And China's Ambassador to the U.N., Zhang Yesui, says as the country develops they will become more involved.

"China is still a developing country and a low income developing country but I am confident that as China develops we will be in a better situation to contribute more to United Nations Peace keeping operations," he explained.

The current commitment of 2,200 peacekeepers is not a large one for a country that has a standing army of more than 2 million, but it is valuable in terms of the image it projects in the international community, especially in Africa, where the deployment of its blue helmets coincides with a wave of Chinese investment.

"Whenever there is peace, I think there will be opportunities for investment," he added. "So I think this is very important for the business people as well."

Presently, China ranks far behind peacekeeping giants such as Pakistan, India, Bangladesh or Nigeria, but its contribution has surpassed that of most western countries.
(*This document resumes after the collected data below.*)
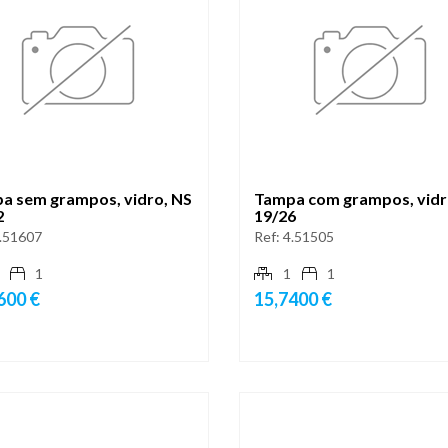
a sem grampos, vidro, NS
Tampa com grampos, vidr
2
19/26
.51607
Ref:
4.51505
1
1
1
600 €
15,7400 €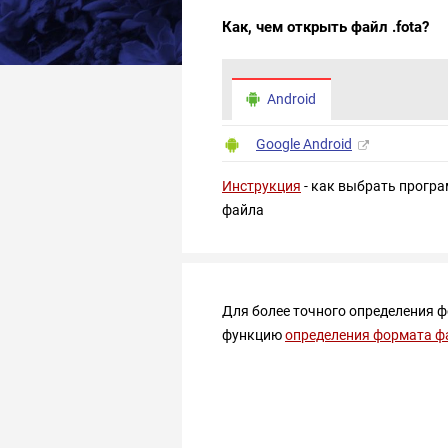
Как, чем открыть файл .fota?
Android
Google Android
Инструкция
- как выбрать програ
файла
Для более точного определения 
функцию
определения формата ф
China also has recently deployed several naval vessels to help combat piracy off the coast of Somalia.

Peacekeeping analyst Richard Gowan from the Center on International Cooperation sees China as filling a gap that many Western powers cannot handle.

"Western countries do not have the money and they do not have the troops to sustain significant peacekeeping outside Afghanistan and the Balkans, and China is taking advantage of that. It's filling the gap. And China is starting to look like a global power, while European countries especially are in retreat."

The U.N. hopes the Chinese surge will motivate other countries to follow suit. The United States and Britain have all down-scaled U.N. peacekeeping, focusing more on providing money rather than troops. Former UN Peacekeeping Operations Head Jean Marie Guehenno says that gives the impression to some that they do not care about U.N. operations.

And he argues Chinese involvement may encourage other large powers to get back into peacekeeping. "I think it is not at all unthinkable that at some point there would be greater re-engagement of the Western members of the Security Council in peacekeeping and I think the engagement of China is an additional factor that may push in that direction and that is a good thing," he noted.

Around the world, blue helmets are the ambassadors of a new China.